Asian markets came under pressure again this past week as investors got spooked again early in the week by hawkish commentary from the new Federal Reserve chairman. Later in the week an announced steel and aluminum tariff threw markets further into a tailspin. Japan’s Nikkei was the worst performer of the week, dropping 3.2% on a weekly basis as investors there were contending, not only with the news, but also with a stronger Yen. Mainland China held up surprisingly well, given the threats of a trade war by President Trump, with the Shanghai Composite ending the week down just 1.1%. Hong Kong’s Hang Seng dropped twice as hard as the mainland, losing 2.2% for the week. In South Korea, the Kospi had a similar performance as it lost 2.0%. Australia’s S&P/ASX 200 was one of the better performer, finishing 1.2% lower as it dropped in the final three sessions of the week.
The upcoming week will see all eyes on the U.S., where President Trump will announce whether or not his proposed trade tariffs become a reality. If they do, expect to see Asian markets head once more into a tailspin; but if they don’t there should be a sharp reversal in investor sentiment that allows markets to begin rising once more. Australia is likely in the best position, with commodities remaining in good shape; but Japan will face the strongest pressures as the Yen continues to strengthen on safe haven demand.
European markets got off to a good start on Monday; but that quickly evaporated in light of hawkish U.S. central banker commentary, poor corporate earnings, a stronger Euro, and finally the announcing of steel and aluminum tariffs by President Trump. After a good start European markets fell for four consecutive sessions, with losses intensifying at the end of the week. The pan-European Stoxx Europe 600, the broadest measure of European equities, ended the week with a 3.7% loss. Germany’s DAX underperformed the region as it suffered a 4.6% weekly drop, while the CAC 40 in France outperformed as it was down 3.4%. Over in the U.K., the FTSE fared somewhat better than its European counterparts as it finished with a 2.4% weekly loss, but was also at a 14-week low at the end of the week.
While the pending U.S. tariffs could continue to weigh on European markets at Monday’s open, there are political concerns from Italy and Germany that could set the stage for the week’s action, and in fact the sentiment for many months to come. On Sunday, Italian voters went to the polls for a national election, and in Germany the center-left Social Democratic Party will announce the result of its vote to decide whether to join a grand coalition with Chancellor Angela Merkel and her center-right Christian Democratic Union. Investors will also continue digesting corporate earnings, and there is a good chance the Euro will continue to firm, putting pressure on equities.

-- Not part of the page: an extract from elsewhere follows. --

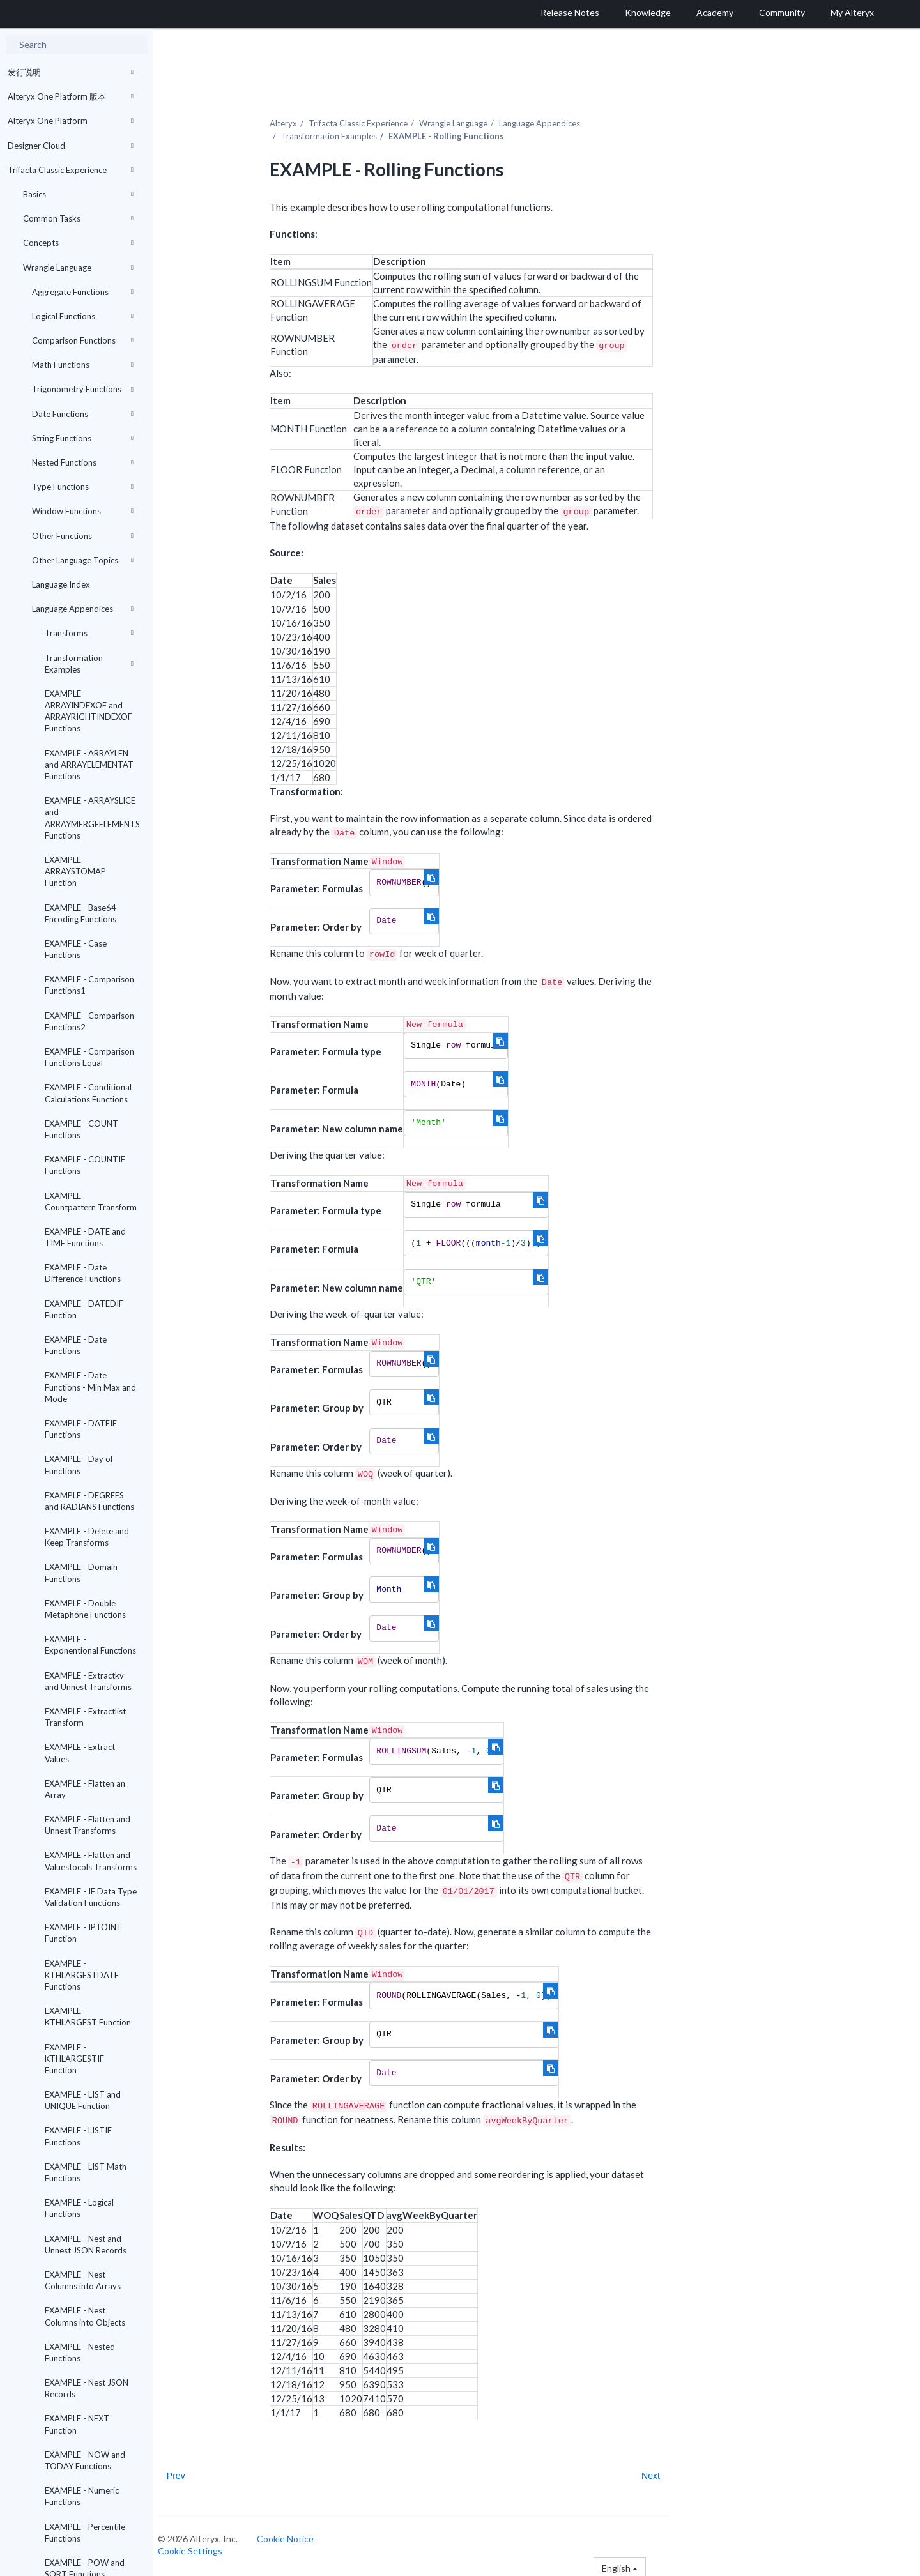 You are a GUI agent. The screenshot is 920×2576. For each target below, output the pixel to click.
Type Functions (83, 487)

U.S. markets got off to a good start, as well, but soon fell into disrepair, losing ground for most of the week, although a rally in the final hour of trade Friday allowed the Nasdaq and S&P 500 to snap the three-session losing streak. Seemingly, U.S. investors were first to shrug off their concerns over the potential for a trade war in response to possible steel and aluminum tariffs announced by President Trump. For the week the Dow Industrials were the worst losers, falling 3.1%. The S&P 500 had a more modest loss of 2.0% and the Nasdaq remained the most resilient as it lost 1.1% for the week.
The coming week will see whether or not the announced tariffs become reality; and if they do there will almost certainly be a negative response, although it could be muted by the fact that the idea has already been partially digested by investors. Otherwise there isn’t much in the way of economic data for most of the week, although we will get the all-important employment data on Friday. It’s possible we’ll see a rebound this week, with markets moving cautiously higher.
Gold fell for much of the week on concerns over rising inflation and the strengthening U.S. dollar, but pared must of those losses in a strong Friday session that snapped the losing streak, leaving the precious metal with a 0.7% weekly loss. The potential trade war issue is a positive for gold heading into the new week as it could spur some safe haven demand. Over in the crude pits, worries over rising U.S. production led to a 3.6% weekly loss for the commodity. Additionally, crude ended February with its worst monthly loss since August. The $60 level has become somewhat of a floor for crude, but concerns over rising production and inventories in the U.S. could keep pressure on crude in the coming week.